**ABOUT THIS TASK**. Find every line below that contains the word "sister" and copy it out.

**ENTRIES SHOWN**.
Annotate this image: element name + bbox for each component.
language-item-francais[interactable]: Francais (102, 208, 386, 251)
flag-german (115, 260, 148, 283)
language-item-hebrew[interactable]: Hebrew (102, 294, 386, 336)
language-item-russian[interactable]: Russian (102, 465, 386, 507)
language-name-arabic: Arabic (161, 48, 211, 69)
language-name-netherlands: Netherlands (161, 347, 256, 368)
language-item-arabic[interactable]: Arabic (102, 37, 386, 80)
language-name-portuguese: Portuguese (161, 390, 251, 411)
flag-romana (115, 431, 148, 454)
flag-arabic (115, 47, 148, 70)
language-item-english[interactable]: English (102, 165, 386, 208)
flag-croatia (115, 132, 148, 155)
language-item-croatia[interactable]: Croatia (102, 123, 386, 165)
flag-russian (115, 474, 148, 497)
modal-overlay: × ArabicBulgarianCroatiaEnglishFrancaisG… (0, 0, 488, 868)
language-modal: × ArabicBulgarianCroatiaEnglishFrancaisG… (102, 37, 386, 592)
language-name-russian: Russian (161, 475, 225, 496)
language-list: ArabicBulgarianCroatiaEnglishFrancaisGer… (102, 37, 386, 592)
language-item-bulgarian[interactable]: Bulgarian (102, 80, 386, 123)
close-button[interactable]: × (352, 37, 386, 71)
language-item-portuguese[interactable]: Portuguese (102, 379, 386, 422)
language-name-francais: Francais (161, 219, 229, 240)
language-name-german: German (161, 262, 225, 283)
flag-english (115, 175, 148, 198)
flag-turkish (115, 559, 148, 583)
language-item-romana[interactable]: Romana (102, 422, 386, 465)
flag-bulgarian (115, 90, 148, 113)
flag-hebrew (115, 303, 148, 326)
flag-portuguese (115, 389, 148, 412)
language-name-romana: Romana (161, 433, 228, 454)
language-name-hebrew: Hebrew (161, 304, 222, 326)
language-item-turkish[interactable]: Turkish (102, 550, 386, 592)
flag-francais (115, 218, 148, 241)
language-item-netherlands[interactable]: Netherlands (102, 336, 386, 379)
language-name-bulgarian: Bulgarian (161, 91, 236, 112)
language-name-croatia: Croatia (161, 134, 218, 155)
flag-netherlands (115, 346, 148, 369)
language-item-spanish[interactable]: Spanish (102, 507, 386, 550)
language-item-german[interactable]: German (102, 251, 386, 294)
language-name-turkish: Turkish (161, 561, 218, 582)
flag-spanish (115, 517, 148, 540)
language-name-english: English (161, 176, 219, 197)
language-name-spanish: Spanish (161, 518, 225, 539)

==

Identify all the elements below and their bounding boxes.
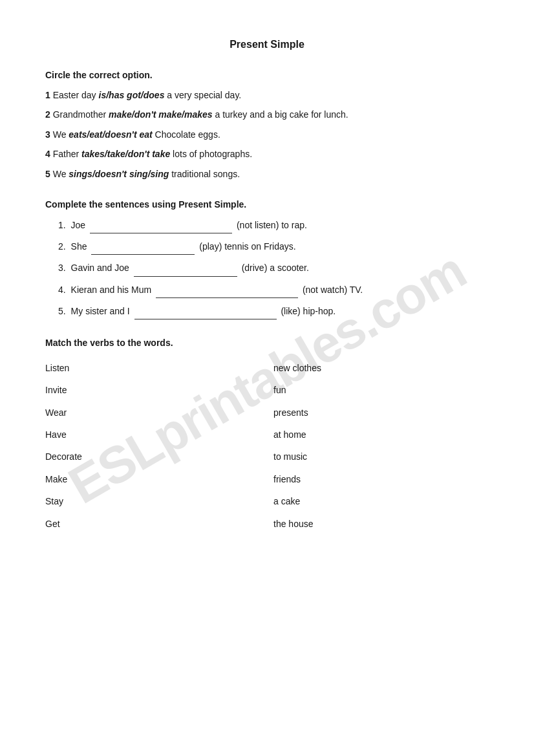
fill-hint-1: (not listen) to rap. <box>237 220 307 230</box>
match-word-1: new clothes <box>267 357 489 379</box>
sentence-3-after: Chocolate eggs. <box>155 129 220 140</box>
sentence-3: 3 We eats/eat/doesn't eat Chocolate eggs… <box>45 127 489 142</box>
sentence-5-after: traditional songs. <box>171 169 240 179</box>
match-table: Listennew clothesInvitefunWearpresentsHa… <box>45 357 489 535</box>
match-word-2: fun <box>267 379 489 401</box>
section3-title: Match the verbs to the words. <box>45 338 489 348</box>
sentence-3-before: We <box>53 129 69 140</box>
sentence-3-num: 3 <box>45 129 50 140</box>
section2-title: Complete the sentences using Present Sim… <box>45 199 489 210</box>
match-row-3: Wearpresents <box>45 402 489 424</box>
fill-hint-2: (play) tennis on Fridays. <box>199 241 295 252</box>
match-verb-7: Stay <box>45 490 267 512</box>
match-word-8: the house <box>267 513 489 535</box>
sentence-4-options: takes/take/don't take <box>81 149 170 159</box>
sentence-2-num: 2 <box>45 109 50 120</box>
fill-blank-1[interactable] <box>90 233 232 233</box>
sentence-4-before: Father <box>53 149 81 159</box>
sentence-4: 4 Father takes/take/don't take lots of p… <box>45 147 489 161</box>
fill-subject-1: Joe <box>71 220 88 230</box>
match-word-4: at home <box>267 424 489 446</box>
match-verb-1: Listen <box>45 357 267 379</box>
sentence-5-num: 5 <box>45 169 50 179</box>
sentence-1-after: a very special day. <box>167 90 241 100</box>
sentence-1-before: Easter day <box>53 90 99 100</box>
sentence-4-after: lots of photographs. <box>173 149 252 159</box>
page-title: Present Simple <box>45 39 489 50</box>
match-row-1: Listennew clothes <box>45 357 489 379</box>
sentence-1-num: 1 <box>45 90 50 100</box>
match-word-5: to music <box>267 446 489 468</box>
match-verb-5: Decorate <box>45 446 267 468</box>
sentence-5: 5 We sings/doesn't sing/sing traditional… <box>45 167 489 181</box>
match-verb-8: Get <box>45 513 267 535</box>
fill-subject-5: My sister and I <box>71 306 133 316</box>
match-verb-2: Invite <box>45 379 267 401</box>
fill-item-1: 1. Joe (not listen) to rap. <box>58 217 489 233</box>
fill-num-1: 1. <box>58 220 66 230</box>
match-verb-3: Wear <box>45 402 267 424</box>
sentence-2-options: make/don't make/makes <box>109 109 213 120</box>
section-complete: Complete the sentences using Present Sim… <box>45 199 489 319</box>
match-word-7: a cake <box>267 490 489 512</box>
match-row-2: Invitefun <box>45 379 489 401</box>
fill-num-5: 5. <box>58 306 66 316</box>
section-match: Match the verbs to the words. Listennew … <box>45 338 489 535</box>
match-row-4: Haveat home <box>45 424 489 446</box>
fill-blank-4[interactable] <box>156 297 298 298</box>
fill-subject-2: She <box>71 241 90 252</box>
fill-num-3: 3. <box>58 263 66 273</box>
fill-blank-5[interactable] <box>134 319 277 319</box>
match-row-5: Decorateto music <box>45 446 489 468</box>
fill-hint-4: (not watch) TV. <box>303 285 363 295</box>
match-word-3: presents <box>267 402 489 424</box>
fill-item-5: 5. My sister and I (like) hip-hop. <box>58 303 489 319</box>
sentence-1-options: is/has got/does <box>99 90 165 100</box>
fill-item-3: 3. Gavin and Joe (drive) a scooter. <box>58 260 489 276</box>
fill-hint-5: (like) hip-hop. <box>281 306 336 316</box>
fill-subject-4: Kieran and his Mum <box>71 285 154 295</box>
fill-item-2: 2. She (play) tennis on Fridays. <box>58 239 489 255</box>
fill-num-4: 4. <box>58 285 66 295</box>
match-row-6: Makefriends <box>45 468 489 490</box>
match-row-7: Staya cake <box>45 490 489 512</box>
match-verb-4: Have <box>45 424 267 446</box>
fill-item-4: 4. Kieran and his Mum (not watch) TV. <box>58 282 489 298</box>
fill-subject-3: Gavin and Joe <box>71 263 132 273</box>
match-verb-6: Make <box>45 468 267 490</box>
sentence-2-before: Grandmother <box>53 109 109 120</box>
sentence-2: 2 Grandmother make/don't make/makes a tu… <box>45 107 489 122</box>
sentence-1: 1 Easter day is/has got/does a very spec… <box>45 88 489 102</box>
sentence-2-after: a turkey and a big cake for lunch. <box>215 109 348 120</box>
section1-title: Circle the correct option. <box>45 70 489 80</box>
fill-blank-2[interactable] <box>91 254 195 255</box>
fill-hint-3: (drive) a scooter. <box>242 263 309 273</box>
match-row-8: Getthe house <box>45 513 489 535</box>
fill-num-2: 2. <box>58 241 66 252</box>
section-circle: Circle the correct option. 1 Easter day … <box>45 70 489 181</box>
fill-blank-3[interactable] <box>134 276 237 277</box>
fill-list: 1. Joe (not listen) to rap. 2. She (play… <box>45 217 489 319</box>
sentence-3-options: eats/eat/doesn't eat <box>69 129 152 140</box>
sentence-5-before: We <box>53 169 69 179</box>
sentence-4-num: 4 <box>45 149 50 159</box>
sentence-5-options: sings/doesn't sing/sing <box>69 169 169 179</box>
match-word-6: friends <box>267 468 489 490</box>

**RESULT OF THE TASK**.
fill-subject-5: My sister and I <box>71 306 133 316</box>
fill-item-5: 5. My sister and I (like) hip-hop. <box>58 303 489 319</box>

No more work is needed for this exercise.